L’HOMELIE ABJECTE DE DJ ZUKRY

Mozart est mort à 35 ans. J’en ai 25. Un bon génie est un génie mort. Je suis encore vivant. Autant m’avouer que tout me sépare de Mozart. La musique classique m’ennuie. Faire mes courses au supermarché Champion m’amuse. Les caissières sont mes chefs d’orchestre : elles font défiler les notes sur le tapis roulant et je m’installe près du lecteur de carte bancaire afin de jouer ma partition. Hier, je me suis offert un trombone. Je passe des heures à reluquer, les yeux ébahis et les lèvres distendues, la couleur du piston et de la coulisse. Dans les pièces de théâtre boulevardière - dont la vedette est le lamentable Henri Guybet - les valets s’appellent toujours Octave. Mozart n’avait pas de valet. Amadeus fut enterré dans une tombe anonyme. Je ne suis pas un nécrophile. Robert Hue n’est pas un leader. Franz Schubert est le plus grand compositeur de lieder. Nietzsche a t’il fait caca chez Wagner ? Quand je parle de musique classique à mon voisin je prends toujours des airs contrits et constipés : c’est mon côté religieux. Beethoven était surnommé le «poète de l’héroïsme » suite à l’écriture de l’opéra Fidelio. Beethoven était sourd et romantique. Laurent Ruquier est myope et con. L’humanité est ainsi faite. Michel Audiard disait qu’un intellectuel assis ira toujours moins loin qu’un con qui marche. Audiard n’aimait pas les intellectuels. Audiard aurait rêvé qu’on l’appelle Louis-Ferdinand Céline. Le style de Céline est musical, celui de Christine Angot est minable. Je me souviens qu’une camarade de classe nous vantait les bienfaits de la musique classique en tant qu’accompagnement sonore à la lecture. Quelle idiote ! Le bruit et la fureur de lire ne sont pas mes deux mamelles de la transe. William Faulkner avait t’il des 78 tours de Brahms ? A partir de quand devient-on classique ?

J’aime écouter le son de la trompette, du tuba et d’Antonio Carlos Jobim. Jobim n’est pas un instrument de musique : c’est un génie. Je suis encore vivant. Jobim est mort en 1994. Ses mélodies doivent beaucoup à Ravel, Chopin et Debussy. Heitor Villa-Lobos est le père de la musique savante au Brésil. Ses « Bachianas Brasileiras » s’inspirent du travail de Jean-Sébastien Bach. Faut-il avoir un nom composé pour être un génie ? Les gens veulent savoir. Par exemple, Marc-Edouard Nabe n’est pas un génie car il n’est pas encore mort. Jean-Edern Hallier n’est pas assez mort : il n’est donc pas encore un génie. Ce raisonnement est tout à fait cohérent et subjectif. Pourquoi les Autres utilisent t’ils des thèmes «classiques» comme sonnerie de leur portable ? Y’a t-il un lien entre la téléphonie mobile et la musique baroque ?

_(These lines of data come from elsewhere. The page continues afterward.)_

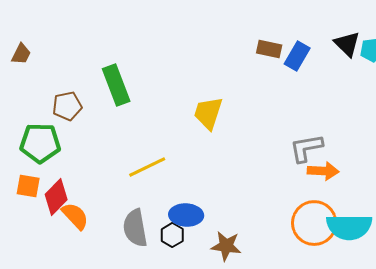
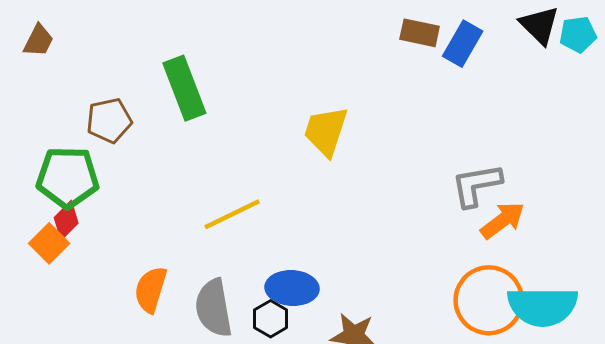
orange arrow: (323, 171) -> (503, 220), turned -40
orange square: (28, 186) -> (49, 243), turned 35
red diamond: (56, 197) -> (66, 220), moved, size x0.7
orange semicircle: (75, 216) -> (151, 290), moved, turned -120

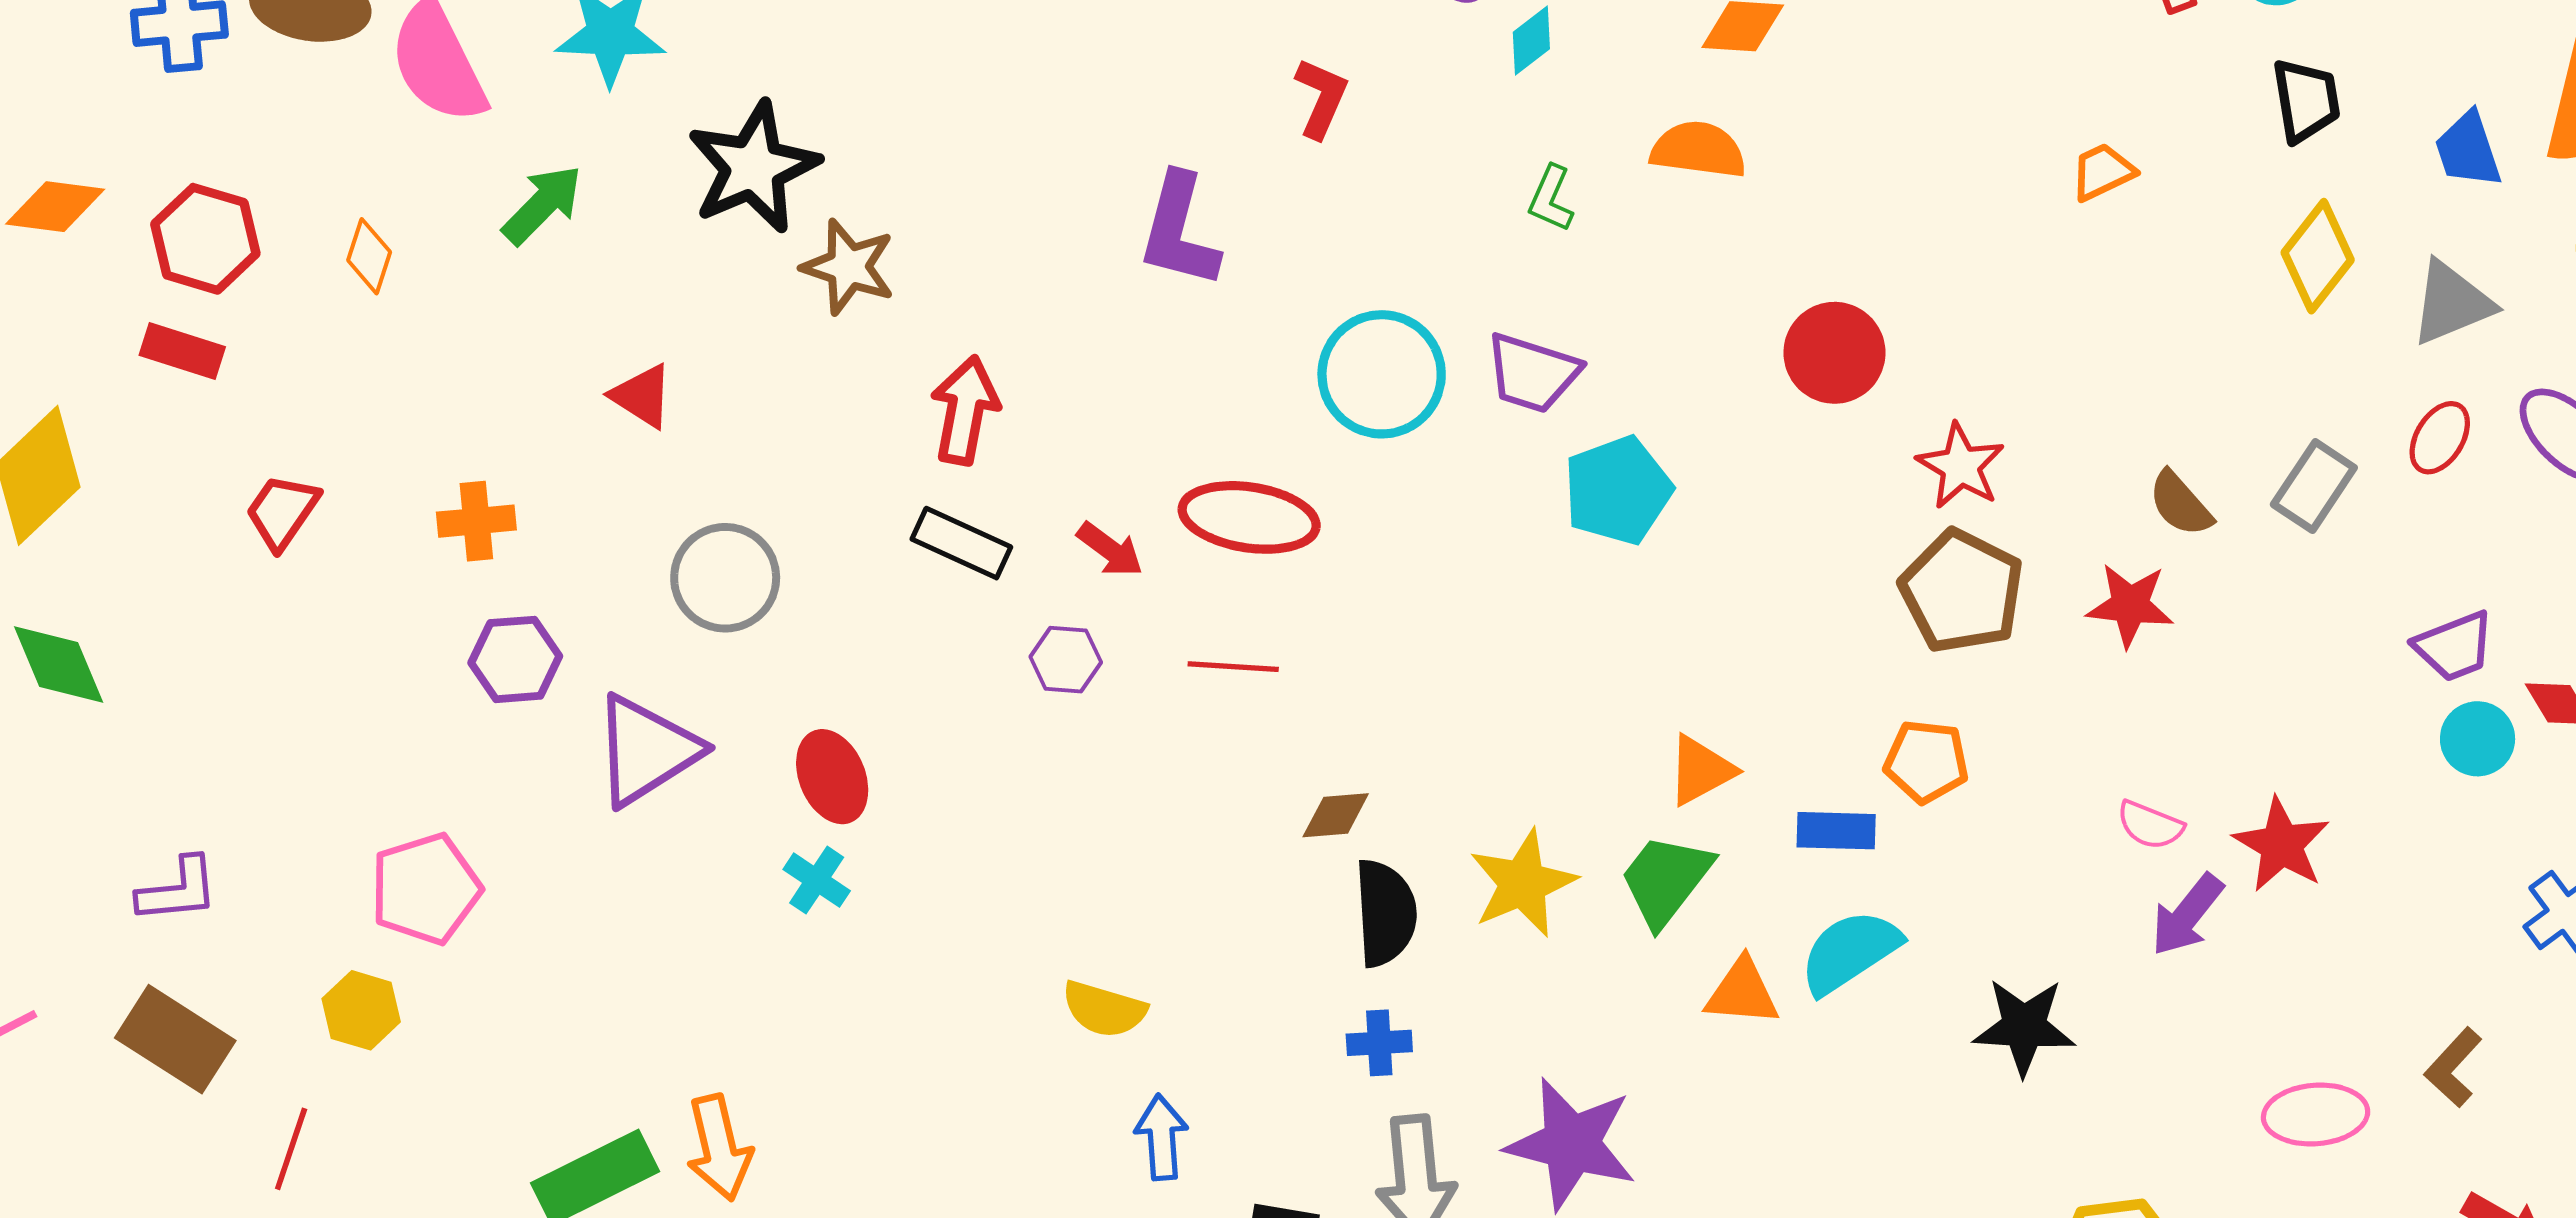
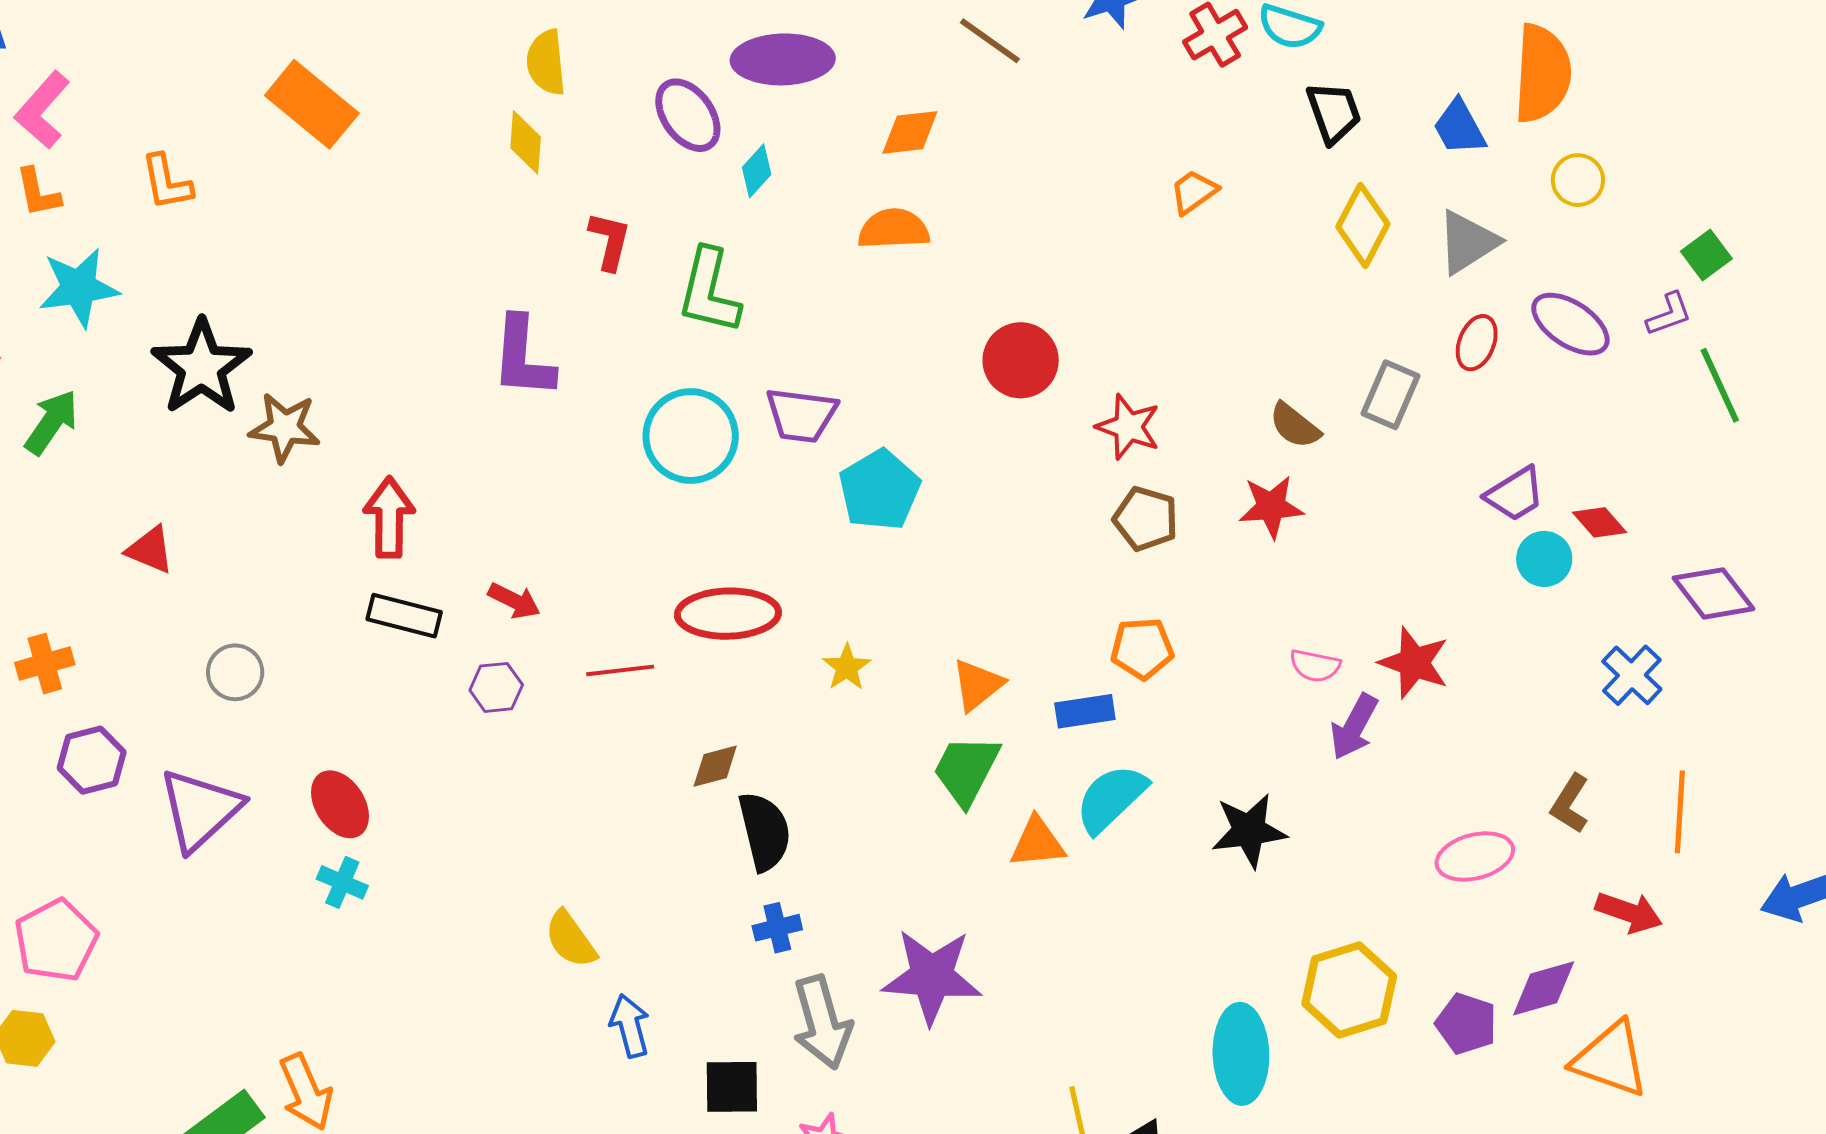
green L-shape: (1551, 199) -> (709, 291), moved, size x1.8
red ellipse: (1249, 517) -> (728, 614), moved
gray circle: (725, 578) -> (235, 672), size x0.7
brown pentagon: (1962, 591) -> (1146, 519), size x0.7
yellow star: (1523, 883) -> (847, 667), moved, size x0.6
yellow semicircle: (1104, 1009) -> (571, 939), turned 48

Pendant ce concert je vais essayer de pleurer comme si j’étais imprégné de la tête à l’âme par ces mélodies doucereuses. Pour m’y encourager, je vais consommer de l’alcool en grande quantité : je fais partie de la vieille école. Y’aura t-il un orgue ce soir ? Dans le Jazz, l’orgue avait le cul entre la nostalgie des rengaines du père Bach et le côté plus balourd du Rythm’N’Blues. Je parle toujours du Jazz au passé mais de ses musiciens au présent. Les musiciens de ce soir n’ont pas l’ambition de réconcilier le Jazz et la musique classique. A mon avis, si peu humble soit-il, mettre deux cadavres dans le même cercueil aurait pourtant permis de libérer de la place pour les chanteurs français. Ah, j’aimerais tant voir disparaître de notre paysage - suffisamment pollué par les rockers – les Goldmann, Sardou, Hallyday, Aznavour et consorts. Je ne suis pas un fanatique.